◆ **Input data**:
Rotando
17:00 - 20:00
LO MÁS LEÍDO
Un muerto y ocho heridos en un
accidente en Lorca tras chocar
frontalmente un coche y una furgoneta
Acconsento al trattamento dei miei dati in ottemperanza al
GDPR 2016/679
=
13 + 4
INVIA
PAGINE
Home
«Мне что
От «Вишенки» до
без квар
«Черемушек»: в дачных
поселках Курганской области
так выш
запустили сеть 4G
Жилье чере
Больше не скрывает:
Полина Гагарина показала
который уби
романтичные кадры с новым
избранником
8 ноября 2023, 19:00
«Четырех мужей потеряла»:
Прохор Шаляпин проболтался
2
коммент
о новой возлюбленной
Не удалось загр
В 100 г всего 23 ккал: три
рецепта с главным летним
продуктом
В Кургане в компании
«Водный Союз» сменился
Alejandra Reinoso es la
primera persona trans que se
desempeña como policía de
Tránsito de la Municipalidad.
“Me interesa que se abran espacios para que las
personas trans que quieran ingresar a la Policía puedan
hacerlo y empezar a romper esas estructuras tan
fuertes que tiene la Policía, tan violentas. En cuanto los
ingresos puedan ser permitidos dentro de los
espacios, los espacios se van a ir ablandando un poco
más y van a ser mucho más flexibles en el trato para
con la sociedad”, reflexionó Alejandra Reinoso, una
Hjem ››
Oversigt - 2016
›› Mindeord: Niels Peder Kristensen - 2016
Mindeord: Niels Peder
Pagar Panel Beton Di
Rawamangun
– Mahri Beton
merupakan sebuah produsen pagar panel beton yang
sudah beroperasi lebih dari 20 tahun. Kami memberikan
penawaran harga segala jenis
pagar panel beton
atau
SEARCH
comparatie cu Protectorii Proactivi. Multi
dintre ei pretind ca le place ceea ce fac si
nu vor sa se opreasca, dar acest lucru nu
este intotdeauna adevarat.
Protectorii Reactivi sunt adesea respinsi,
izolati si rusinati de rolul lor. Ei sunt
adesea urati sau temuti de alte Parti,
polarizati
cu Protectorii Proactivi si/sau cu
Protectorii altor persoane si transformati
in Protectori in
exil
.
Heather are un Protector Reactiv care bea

◆ **About this exercise**:
Each line from the start of the records through the line holding "cu Protectorii Proactivi si/sau cu" must be returned exactly; nothing else belongs in the answer.

◆ **Response to this exercise**:
Rotando
17:00 - 20:00
LO MÁS LEÍDO
Un muerto y ocho heridos en un
accidente en Lorca tras chocar
frontalmente un coche y una furgoneta
Acconsento al trattamento dei miei dati in ottemperanza al
GDPR 2016/679
=
13 + 4
INVIA
PAGINE
Home
«Мне что
От «Вишенки» до
без квар
«Черемушек»: в дачных
поселках Курганской области
так выш
запустили сеть 4G
Жилье чере
Больше не скрывает:
Полина Гагарина показала
который уби
романтичные кадры с новым
избранником
8 ноября 2023, 19:00
«Четырех мужей потеряла»:
Прохор Шаляпин проболтался
2
коммент
о новой возлюбленной
Не удалось загр
В 100 г всего 23 ккал: три
рецепта с главным летним
продуктом
В Кургане в компании
«Водный Союз» сменился
Alejandra Reinoso es la
primera persona trans que se
desempeña como policía de
Tránsito de la Municipalidad.
“Me interesa que se abran espacios para que las
personas trans que quieran ingresar a la Policía puedan
hacerlo y empezar a romper esas estructuras tan
fuertes que tiene la Policía, tan violentas. En cuanto los
ingresos puedan ser permitidos dentro de los
espacios, los espacios se van a ir ablandando un poco
más y van a ser mucho más flexibles en el trato para
con la sociedad”, reflexionó Alejandra Reinoso, una
Hjem ››
Oversigt - 2016
›› Mindeord: Niels Peder Kristensen - 2016
Mindeord: Niels Peder
Pagar Panel Beton Di
Rawamangun
– Mahri Beton
merupakan sebuah produsen pagar panel beton yang
sudah beroperasi lebih dari 20 tahun. Kami memberikan
penawaran harga segala jenis
pagar panel beton
atau
SEARCH
comparatie cu Protectorii Proactivi. Multi
dintre ei pretind ca le place ceea ce fac si
nu vor sa se opreasca, dar acest lucru nu
este intotdeauna adevarat.
Protectorii Reactivi sunt adesea respinsi,
izolati si rusinati de rolul lor. Ei sunt
adesea urati sau temuti de alte Parti,
polarizati
cu Protectorii Proactivi si/sau cu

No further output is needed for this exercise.